Wed Apr 8: 1:45pm; Mon Apr 13: 5:30pm


Paris or Nothing / Paris A Tout Prix

Josephine Ndagnou, Cameron, 2008; 133m. In French.

Determined 24-year-old Suzy will do anything to leave her native Cameroon to go to Paris. But the journey is fraught with risks, and after all kinds of ordeals, she reaches Paris to find out that it is not the paradise about which she dreamt. This film finds a very effective way of tackling with contemporary issues linked to immigration, and is a very powerful portrait of a young woman whose dreams and false hopes are shared by too many young people today.

Wed Apr 8: 3:30pm; Mon Apr 13: 7:30pm


The Prodigal Son (U.S. Premiere)

Kurt Orderson, South Africa, 2008; 64m. In Caribbean Patois and English.

Kurt Orderson a Rastafarian and filmmaker from Cape Town, South Africa, retraces his great-grandfather Joseph Orderson’s epic journey to South Africa from Barbados in the 1890s. Orderson was part of the Universal Negro Improvement Association, founded by the great Marcus Garvey, father of contemporary Black Nationalism and Pan Africanism.


Bronx Princess

Yoni Brook and Musa Syeed, Ghana/USA, 2008; 29m. In Twi, Ga and English.

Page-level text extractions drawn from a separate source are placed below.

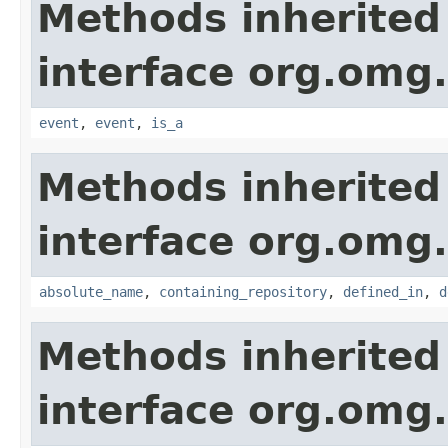
Methods inherited
interface org.om
event
,
event
,
is_a
Methods inherited
interface org.omg
absolute_name
,
containing_repository
,
defined_in
,
d
Methods inherited
interface org.omg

Bronx Princess follows headstrong 17-year-old Rocky's journey as she leaves behind her mother in New York City to reunite with her father, a chief in Ghana. Filmed during her tumultuous summer between high school and college, Rocky’s coming-of-age story confronts her immigrant parents' ideas of adulthood, as she reconciles her African heritage with her dream of independence.